使い古したパレットのような、汚くて鮮やかで全てが混じり合ったあの夜を知らない。

 知らなくていい。あんな毒々しい輝きは、知らなくていいなら、知らない方がましだ。そんなことを酒に浸った頭で薄ぼんやり考えながら、込み上がる胃酸と涙の混じった唾液を飲み込んだ。

 毒だ。あの輝きは、あの煌めきは少なくとも清らかとは言えない。朝の光を吸い込んだような清々しさや、洗い立ての洗濯物のような清廉さは微塵もない。
毒を浴びた後の朝陽はひどくつらいのだ。毒を浴びたあとでは清すぎるし、強制的に浄化されていくような感覚はまるで聖水を浴びせられた吸血鬼のような気になる。
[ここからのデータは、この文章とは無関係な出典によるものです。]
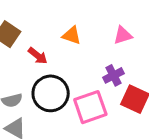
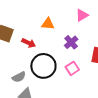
purple cross: (113, 75) -> (71, 42), moved
pink square: (90, 107) -> (72, 68), size x0.6

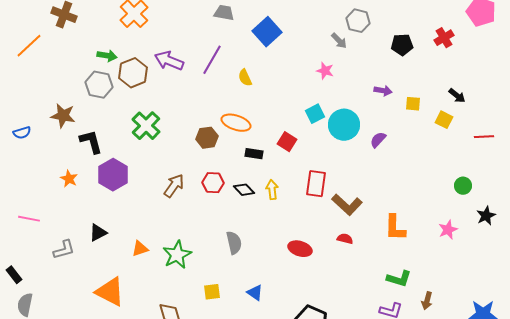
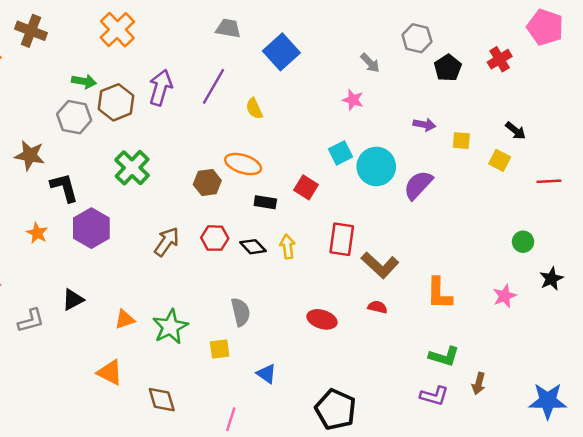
gray hexagon: (358, 21) -> (417, 38), moved
black pentagon: (402, 45) -> (448, 68), turned -30
purple arrow: (169, 61) -> (160, 88), turned 84
purple semicircle: (378, 140) -> (418, 185), size x1.5
orange triangle: (110, 292) -> (110, 372), moved, size x0.7
yellow square: (212, 292) -> (220, 349), moved

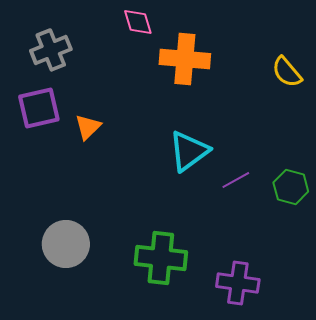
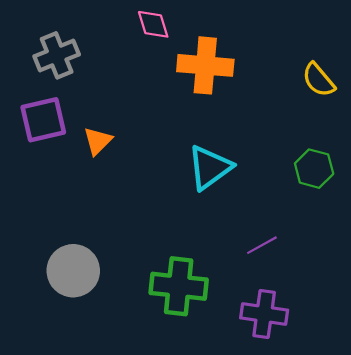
purple line: (236, 180) -> (262, 245), moved
green hexagon: (291, 187) -> (314, 169), moved

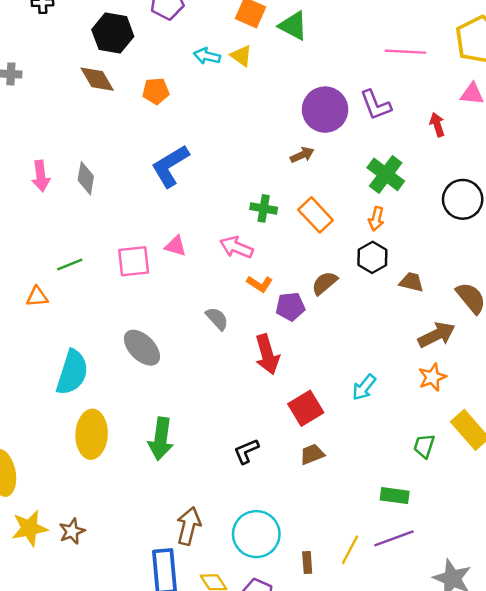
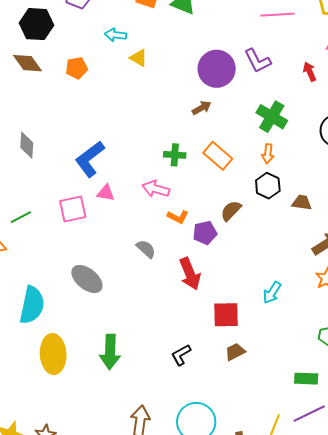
yellow triangle: (241, 56) -> (139, 58), moved
blue L-shape: (170, 166) -> (90, 159), moved
red square: (306, 408) -> (226, 315), turned 36

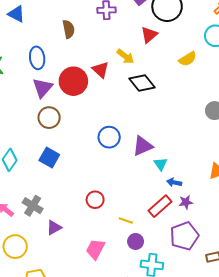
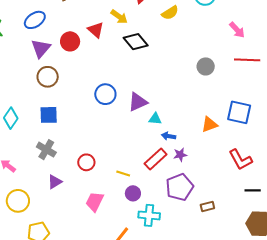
blue ellipse: (37, 58) -> (35, 20), turned 65
yellow semicircle: (188, 59) -> (170, 13), moved
red circle: (73, 81) -> (70, 41), size x0.7
blue square: (49, 158) -> (49, 115), turned -30
cyan triangle: (161, 164) -> (155, 119), turned -48
red circle: (95, 200) -> (86, 162), moved
gray cross: (33, 206) -> (46, 150), moved

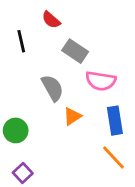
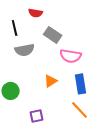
red semicircle: (51, 20) -> (36, 13), turned -32
gray semicircle: (52, 88) -> (25, 50), moved, turned 108
purple square: (23, 173) -> (37, 116), moved, turned 32

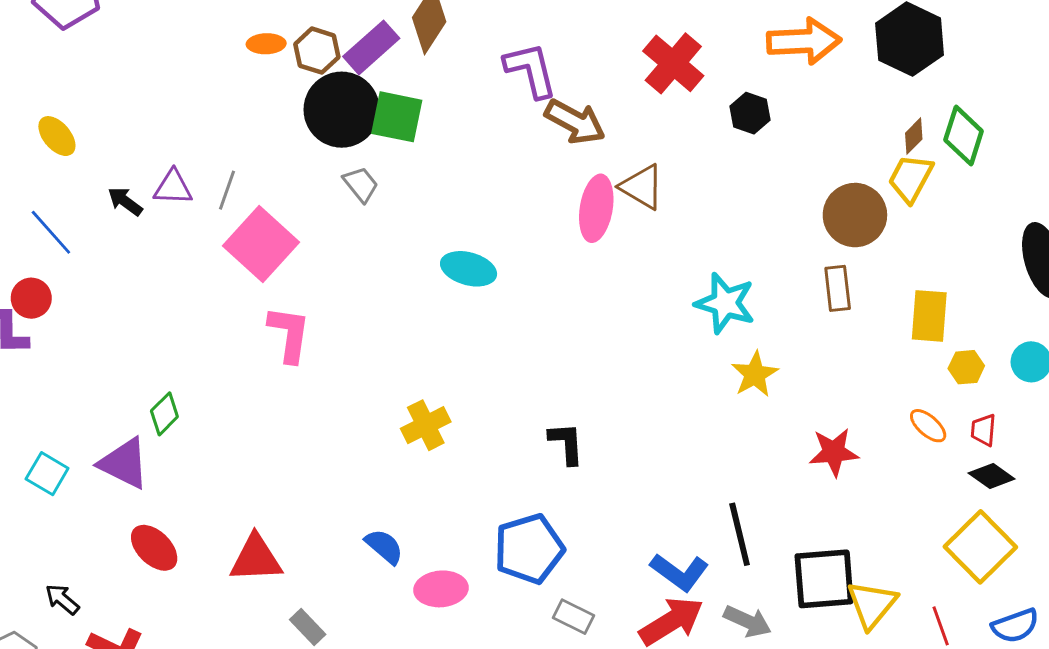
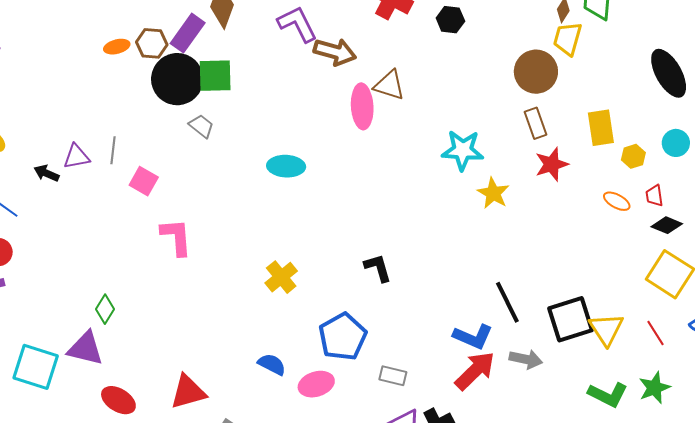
pink square: (261, 244) -> (144, 181), size x0.6
red star: (834, 452) -> (552, 164), moved
cyan square: (47, 474) -> (36, 367), size x1.6
blue pentagon: (529, 549) -> (343, 337), moved
gray rectangle: (574, 617) -> (393, 376), moved

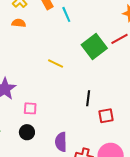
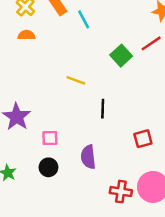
green square: (94, 47) -> (121, 56), size x0.7
black line: (88, 98) -> (103, 109), moved
purple semicircle: (61, 142) -> (88, 157), moved

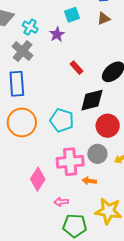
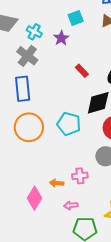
pink cross: (70, 162) -> (80, 176), moved, size x0.6
pink diamond: (38, 179) -> (34, 198), moved
orange arrow: (89, 181) -> (57, 183), moved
 どうせおれは吸血鬼だよ。小汚くて毒に塗れた化け物だよ。酒に溺れて遊び呆けてるろくでもない奴なんだよと心の中で悪態をついて、目を閉じる。
マスカラを洗い流す涙はそのままに、閉じた瞼の裏に浮かぶネオンに思いを馳せる。目の奥に残る光の残影だけが唯一、己を安寧に運んでくれるような気がした。
朝日に包まれて身を溶かす吸血鬼のように、己も塵芥となり消えて無くなればいいとさえ思う。

 そこまで一気に考えてふとアホらしくなった。
何が吸血鬼だよ。おれは人間だわアホか。くだらねぇ。

 酔いに浸るとつい思想が飛躍する自分の悪癖に一抹の恥ずかしさを覚えて、喉の奥で小さく笑いながら舌先のアルコールの風味を咀嚼し直した。

 声の響きはいいのにやたらと癖のある不明瞭な車掌のアナウンスを子守唄に、棺桶にしちゃやたらと開放的な車内の座席に身を委ね、自称吸血鬼は朝日に微睡みながらネオンの街の夢を見る。